これは、キノコ、タケノコと同じく好みを二分する論争の火種になるものだ。
そもそも、俺が学生の頃、既にブルマはこの世からレッドリスト――文部科学省によって制定されているかもしれない、絶滅のおそれがある男の夢リストのことを指す――に登録されていて、実際に見たことがなかった。
逆にスパッツは、学校で女子が普通に穿いていた。
そのため、俺の青春はスパッツと共にあった。
だが、俺がスパッツ派なのは、何も慣れ親しんだものというだけではない。
ブルマとスパッツ、それらは全く違う物だと言っても過言ではないのだ。
ブルマが好きな人は目に見える物が好きな人。パンツに見えるようなその形状、そして普段はスカートを穿いていても見えない太ももなどを見ることができる。
逆に、スパッツが好きな人は、目に見えない物が好きな人だ。
どういう意味かは、後ほど説明する。
「スパッツ――? とは一体何なのでしょうか?」
「これだ」
俺はそう言って、黒のスパッツ(ポリエステル製)を見せた。
「なるほど、これがスパッツですか――短パンとは違うのですか?」
「短パンとは少し違うな。一度穿いてみてくれないか? どっちが動きやすいか確かめてほしいんだ。あ、尻尾が出るように穴をあけても構わないから」
俺はそう言って予め用意してあったハサミを渡して、後ろを向く。
いくら妻とは言え、後で脱がせるとはいえ、着替えるところを凝視するのは紳士としてマナーに反するからな。
「ご主人様、少しサイズが小さいのではありませんか?」
「大丈夫、ちゃんと合ってる」
「そうでしょうか? ん……あ、入りました。ご主人様、どうぞ」
振り返るや否や、俺は感動した。
まず、特筆するべきは、今現在、ハルはスカートを捲し上げてはいない。
にも拘らず、彼女のスカートから僅かにスパッツの端が出ているのだ。
もちろん、スパッツの端程度に欲情する俺ではない。

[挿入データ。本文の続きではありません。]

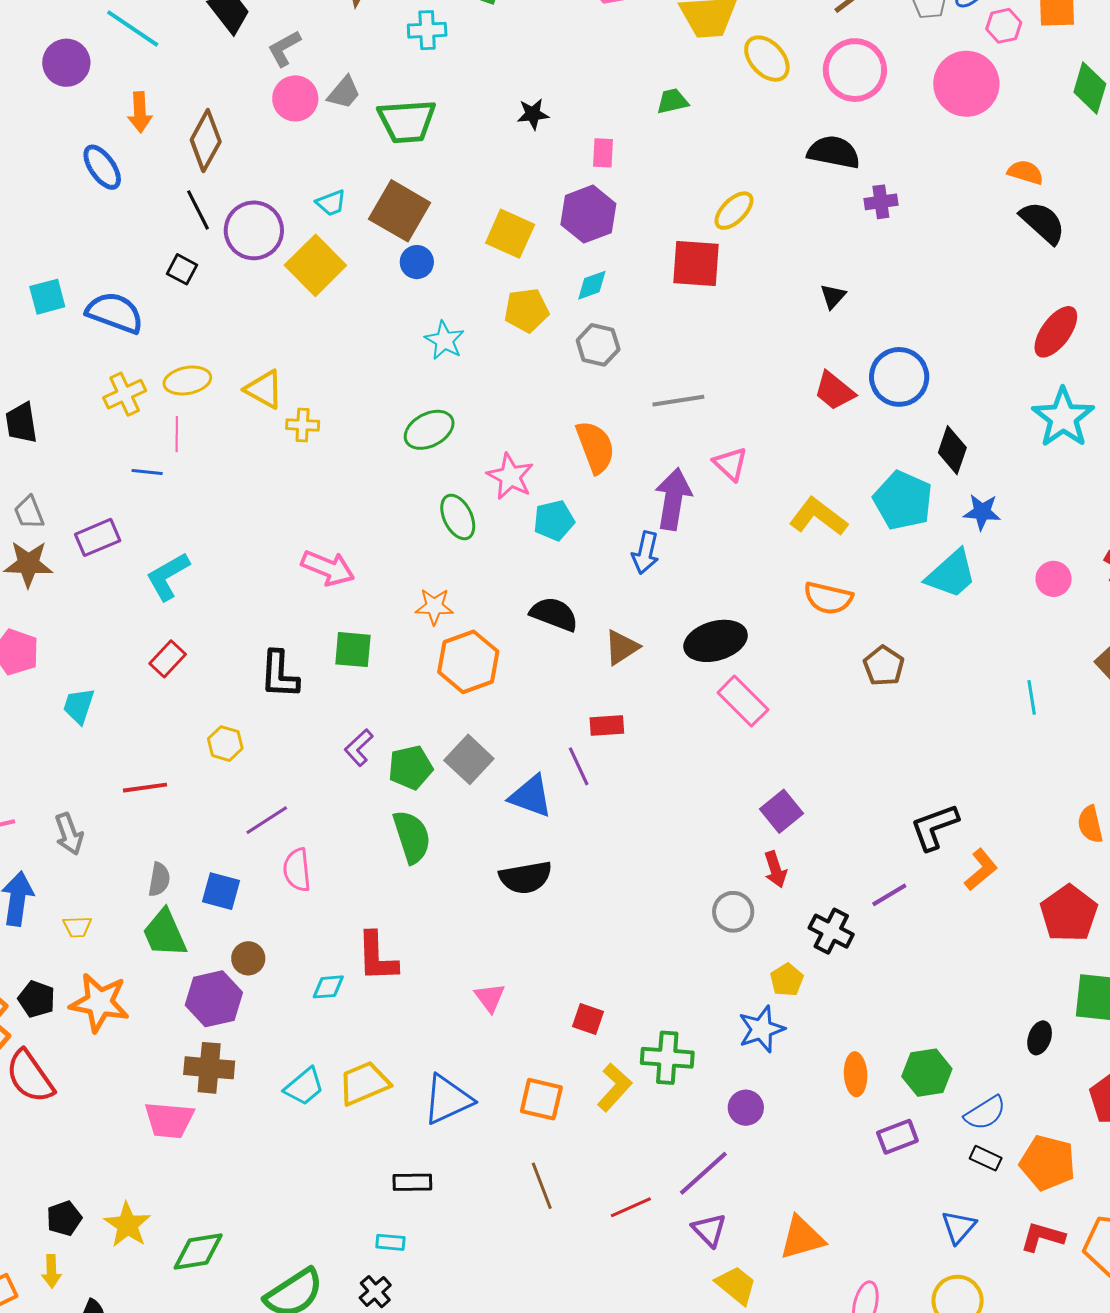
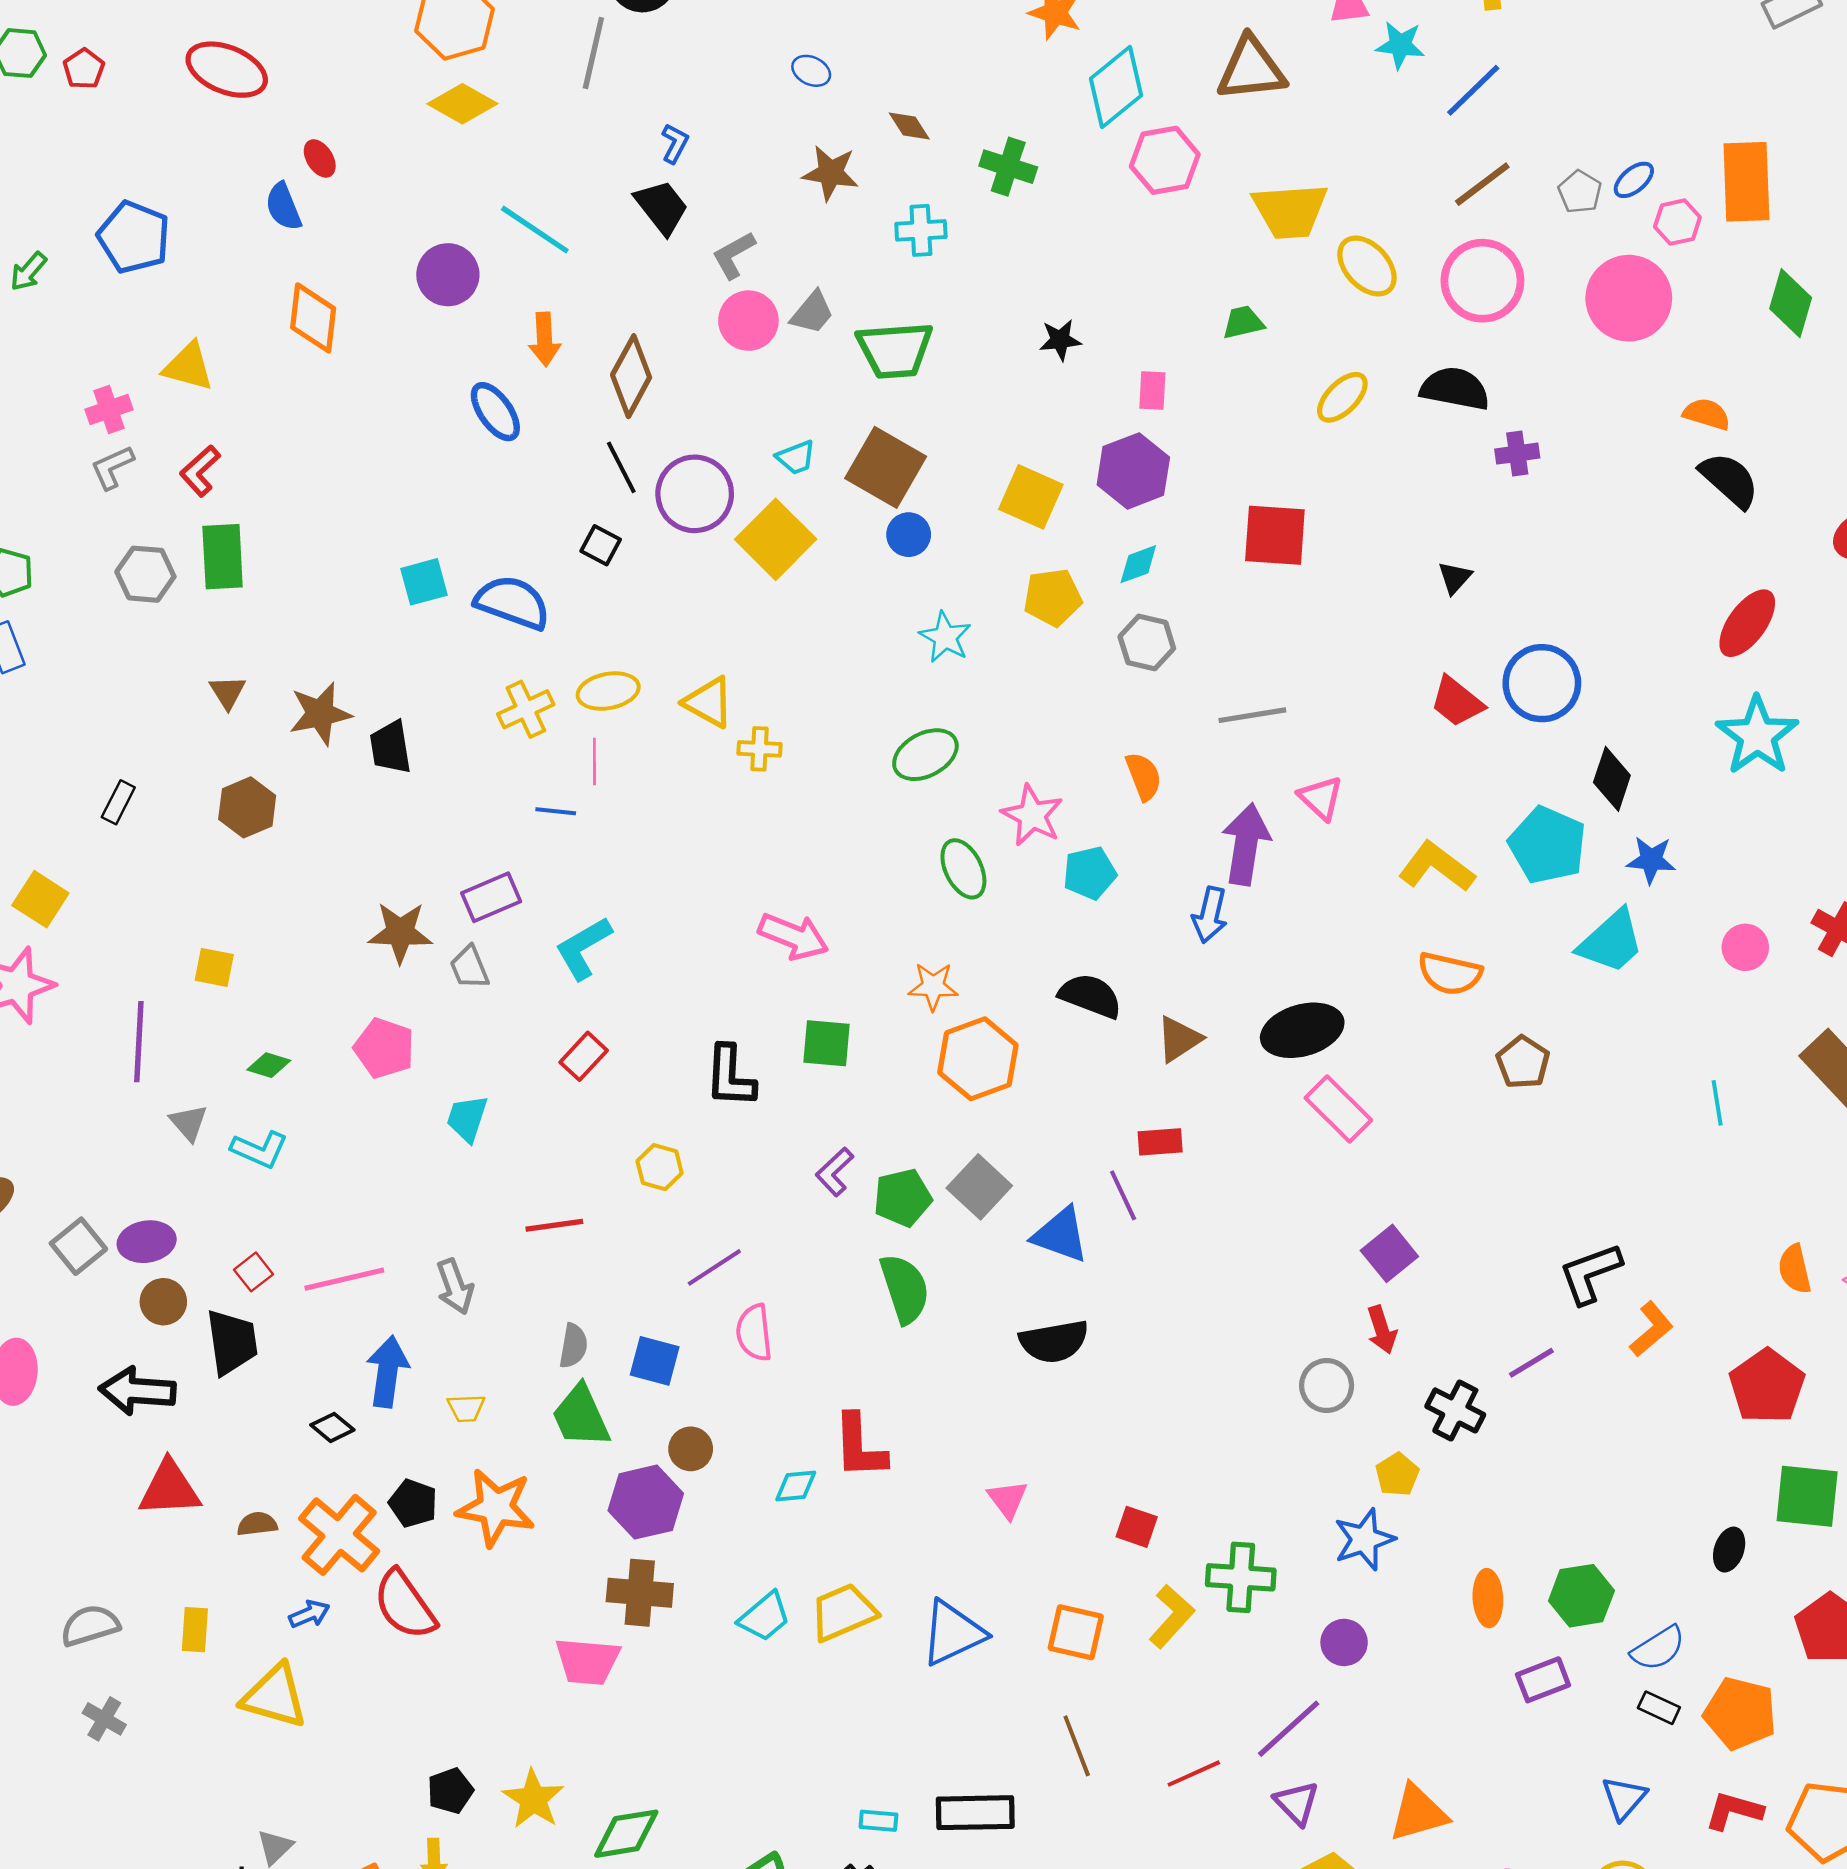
yellow ellipse: (734, 211) -> (1342, 397), moved
orange semicircle: (595, 447) -> (1144, 776), size x0.7
gray trapezoid: (29, 512) -> (469, 967), moved
black rectangle: (412, 1182) -> (975, 1813), moved, size x1.5

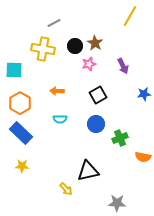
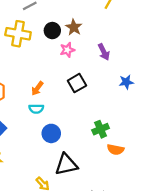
orange arrow: (57, 91) -> (37, 88), moved, turned -56
blue circle: (96, 124) -> (51, 133), moved
orange semicircle: (143, 157) -> (116, 150), moved

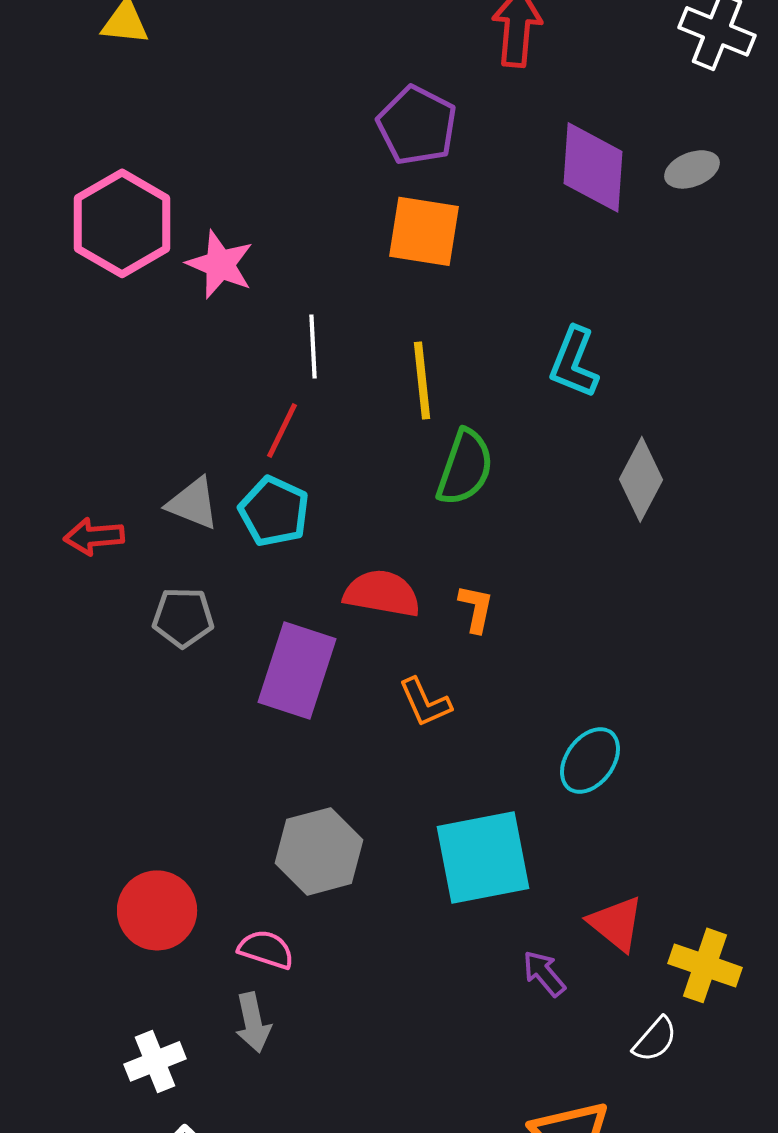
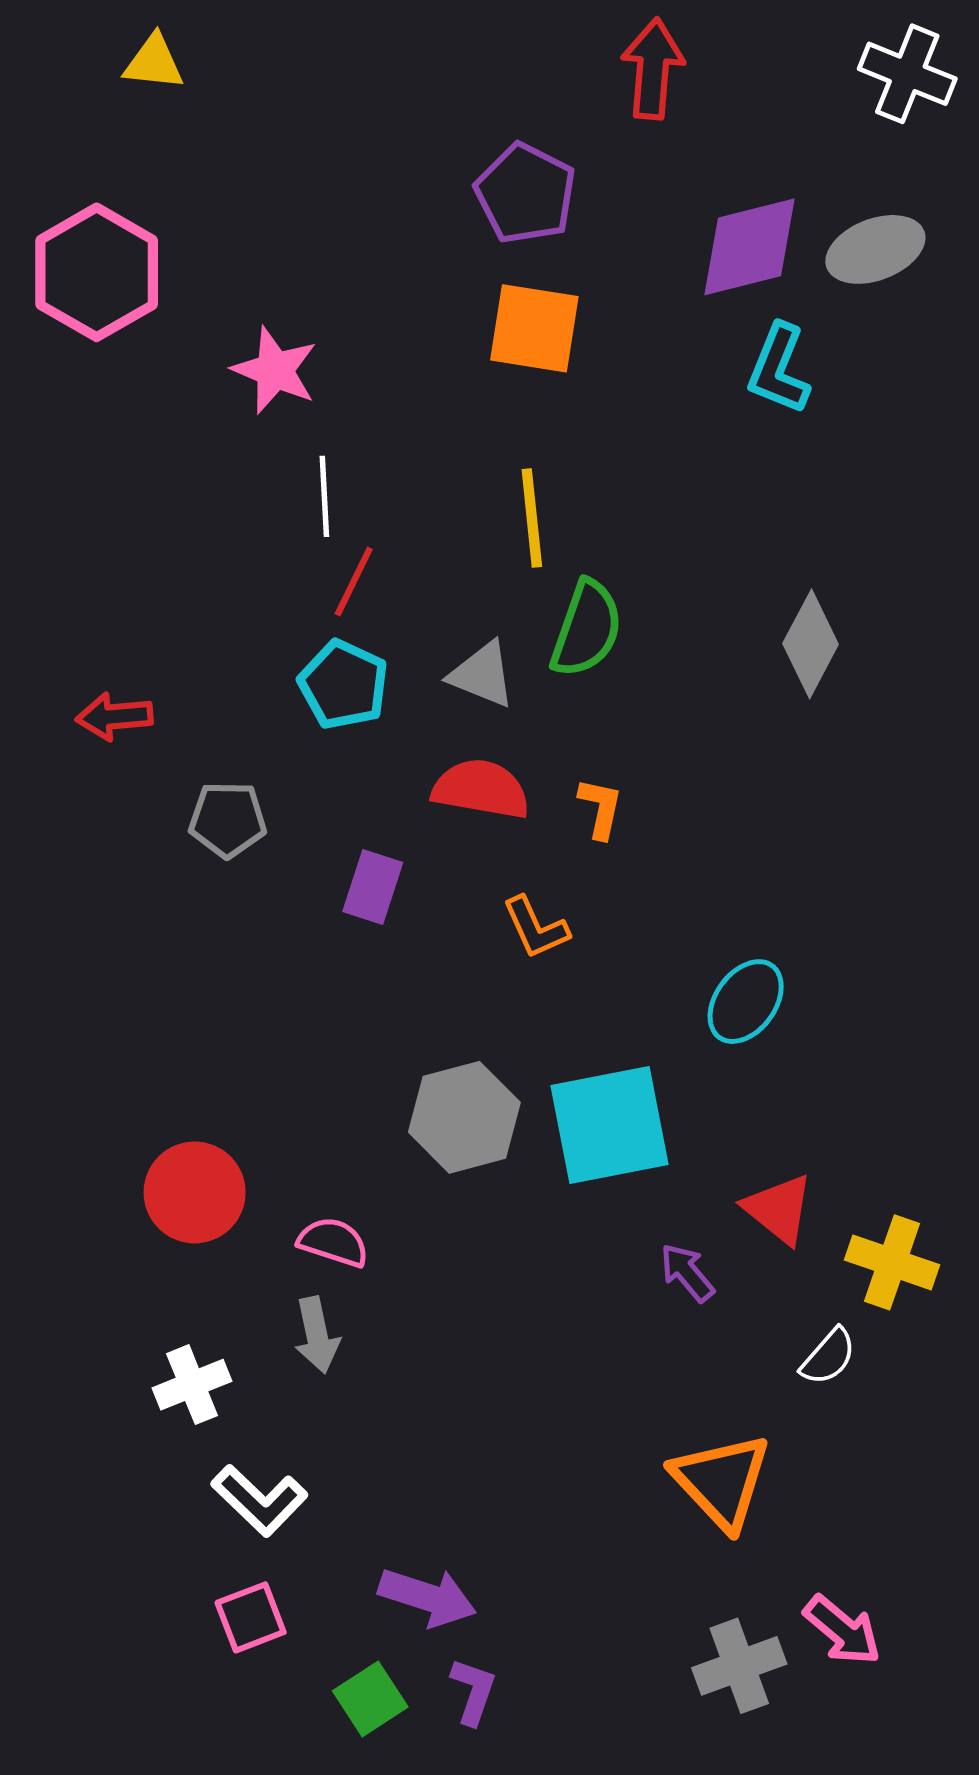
purple diamond: (593, 167) -> (749, 247), turned 72
gray ellipse: (692, 169) -> (875, 249), size x1.4
pink hexagon: (122, 223) -> (97, 272), moved
white line: (313, 346) -> (324, 496), moved
cyan L-shape: (574, 362) -> (779, 369), moved
gray triangle: (193, 503) -> (482, 674), moved
purple rectangle: (297, 670) -> (373, 887), size x0.6
gray hexagon: (319, 851) -> (464, 1117), moved

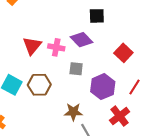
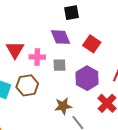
purple diamond: (81, 40) -> (60, 37), turned 30
pink cross: (56, 47) -> (37, 57), moved
red square: (123, 53) -> (92, 44), moved

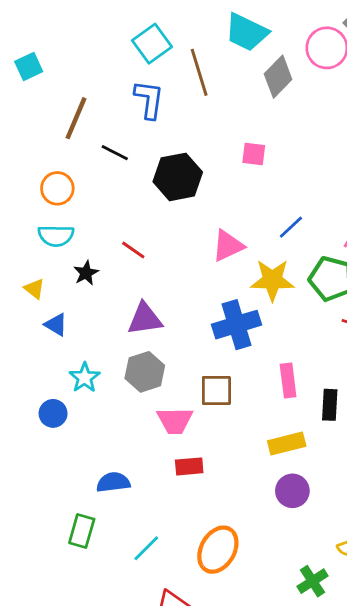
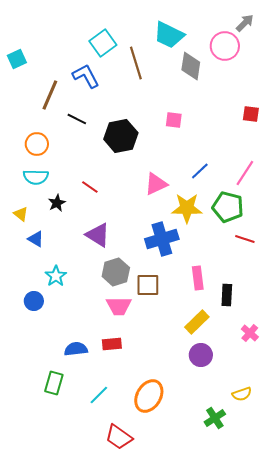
gray diamond: (278, 77) -> (191, 66), turned -36
blue L-shape: (149, 100) -> (86, 76), moved, turned -36
purple triangle: (145, 319) -> (98, 235), turned 40
gray hexagon: (145, 372) -> (116, 272), moved
yellow rectangle: (287, 444) -> (197, 322), turned -30
red rectangle: (189, 466) -> (112, 344), moved

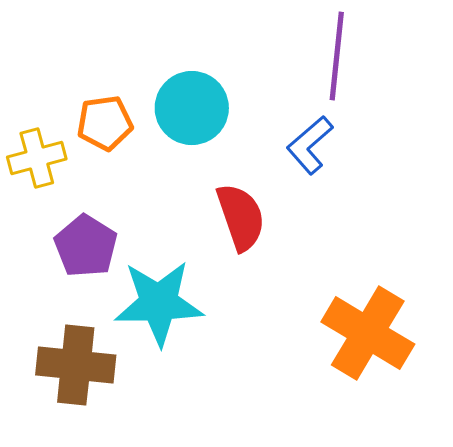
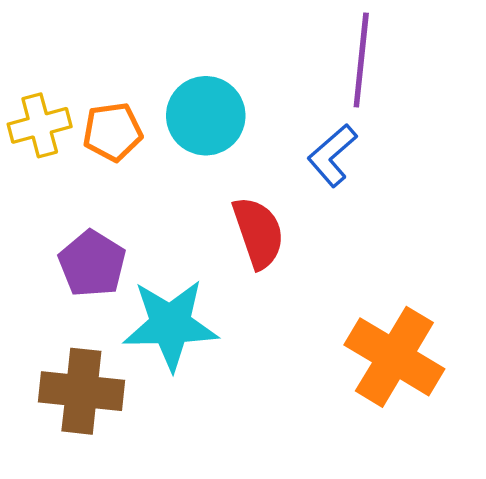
yellow cross: (37, 158) -> (40, 125), moved

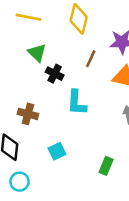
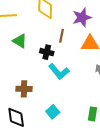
black cross: (55, 74) -> (47, 52), moved
cyan L-shape: (77, 103) -> (59, 72), turned -30

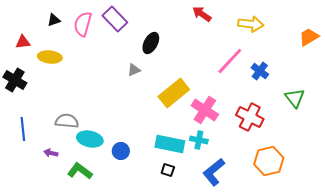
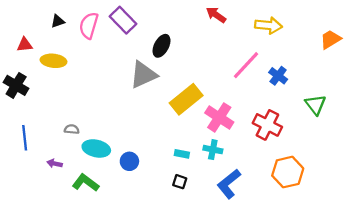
gray triangle: (134, 70) -> (143, 75), size x2.0
gray semicircle: (67, 121) -> (72, 129), size x0.6
cyan rectangle: (170, 144) -> (182, 154), size x0.5

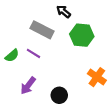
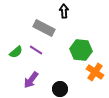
black arrow: (64, 12) -> (64, 11), turned 48
green hexagon: (82, 35) -> (81, 50), moved

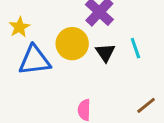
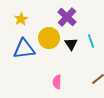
yellow star: (19, 27) -> (21, 19), moved

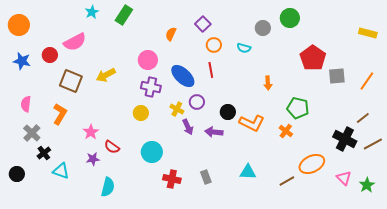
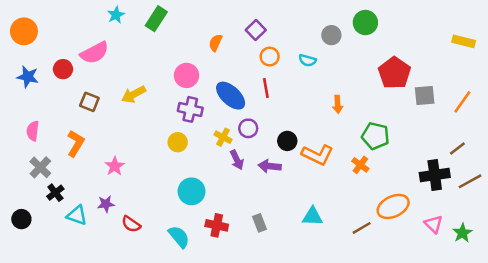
brown square: (71, 81) -> (89, 102), size x0.7
black cross: (345, 139) -> (435, 175), turned -35
red semicircle: (112, 147) -> (131, 224), moved
purple star: (93, 159) -> (106, 204), moved
cyan semicircle: (108, 187) -> (179, 237), moved, turned -54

だが、その端が見えることにより、スカートの内側にスパッツがあるのだという実感を与えてくれる。
「少し捲ってもらえるか?」
「はい――」
そう言って、ハルはスカートを捲ると――俺はいきなりノックアウト寸前になった。
そう、下着のラインが見えるのだ。
これで、俺がさっき言った意味がわかるだろう。
目に見えない物を楽しむ。
それは、スパッツがタイトであればタイトであるほど、体のライン、そして下着のラインがはっきりとわかるのだ。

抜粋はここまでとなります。